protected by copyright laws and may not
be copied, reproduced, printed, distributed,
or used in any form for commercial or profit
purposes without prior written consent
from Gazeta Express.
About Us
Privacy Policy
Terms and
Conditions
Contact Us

§ Directions for this task
Exact retyping is required: the line with "purposes without prior written consent" through the end of the data, both ends included, and no other line.

§ Response for this exercise
purposes without prior written consent
from Gazeta Express.
About Us
Privacy Policy
Terms and
Conditions
Contact Us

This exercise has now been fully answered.